Perte du statut d’OBNL
Si une organisation ne respecte plus les conditions énoncées à l’alinéa 149(1) l), elle devient une entité imposable et est assujettie à d’autres règles. Conformément aux dispositions du paragraphe 149(10), l’exercice financier courant de l’organisation est réputé avoir pris fin immédiatement avant que l’organisation ne perde son exonération et un nouvel exercice financier commence. À ce moment-là, l’organisation est également réputée avoir disposé de tous ses actifs avant de les acquérir de nouveau à leur juste valeur marchande.
Les organisations qui perdent leur statut d’OBNL au cours d’une année peuvent se qualifier à nouveau à ce titre au cours d’une année ultérieure. La question de savoir si l’exonération fiscale sera accordée au cours d’une année ultérieure constitue un critère factuel déterminé après évaluation de toutes les activités de l’organisation au cours l’année en question à la lumière des conditions énoncées à l’alinéa 149(1) l).
Points à retenir
Même si la directive de l’ARC met en lumière la situation des syndicats de copropriétaires, elle présente des réflexions utiles à toutes les organisations qui cherchent à obtenir une exonération fiscale à titre d’OBNL en vertu de l’alinéa 149(1) l), entre autres les associations de promotion de sports amateurs, les organisations à vocation sociale ou récréative, certains organisateurs de festivals et les associations professionnelles[5].

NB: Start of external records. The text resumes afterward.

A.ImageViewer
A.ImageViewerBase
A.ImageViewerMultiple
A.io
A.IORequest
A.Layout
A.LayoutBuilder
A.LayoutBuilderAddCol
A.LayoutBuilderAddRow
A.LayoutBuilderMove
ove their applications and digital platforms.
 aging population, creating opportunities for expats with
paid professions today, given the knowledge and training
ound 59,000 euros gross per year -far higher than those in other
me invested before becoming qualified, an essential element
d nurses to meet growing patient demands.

L’ARC tient à rappeler aux OBNL qu’elles peuvent perdre leur exonération fiscale s’il ressort de leur évaluation qu’elles ont un but lucratif. Le statut des OBNL qui détiennent des actions en vue de tirer un revenu d’un bien pourrait être compromis.
De plus, toute OBNL qui accorde à ses membres les dividendes imposables qu’elle reçoit perdra son statut d’OBNL, car la quatrième condition prévue à l’alinéa 149(1) l) ne sera plus respectée. Toutefois, les OBNL qui accordent des dividendes en capital à leurs membres ne seront pas touchées par cette disposition, car le versement de dividendes en capital n’est pas considéré comme une distribution de « revenus ».

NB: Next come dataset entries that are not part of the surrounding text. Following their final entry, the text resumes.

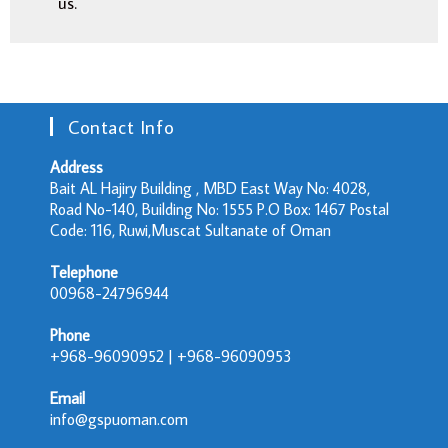
us.
Contact Info
Address
Bait AL Hajiry Building , MBD East Way No: 4028,
Road No-140, Building No: 1555 P.O Box: 1467 Postal
Code: 116, Ruwi,Muscat Sultanate of Oman
Telephone
00968-24796944
Phone
+968-96090952 | +968-96090953
Email
info@gspuoman.com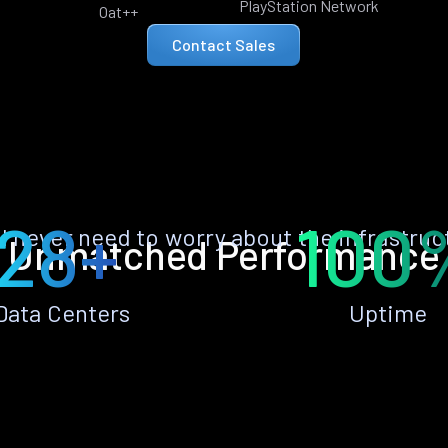
PlayStation Network
Oat++
Contact Sales
28+
100
ll never need to worry about the infrastruc
Unmatched Performance
Data Centers
Uptime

La directive de l’ARC insiste sur l’importance pour les organisations de conserver des registres à jour permettant de vérifier que la source de toute distribution aux membres était un dividende en capital que l’organisation a reçu.
Si vous avez des questions au sujet de la directive de l’ARC ou si vous craignez que les activités de votre organisation puissent compromettre son statut d’OBNL, communiquez avec un membre de l’équipe Impact social de Miller Thomson.
[1] Sauf si son but premier et sa fonction est de promouvoir le sport amateur au Canada.
[2] ITA, art. 149(2).
[3] ITA, art. 82(2) b).
[4] ITA, art. 82(1).
[5] Il est important de faire la distinction entre une OBNL et un organisme de bienfaisance enregistré. Les deux types d’organisations sont assujetties à des dispositions différentes de la LIR pour bénéficier d’une exonération fiscale.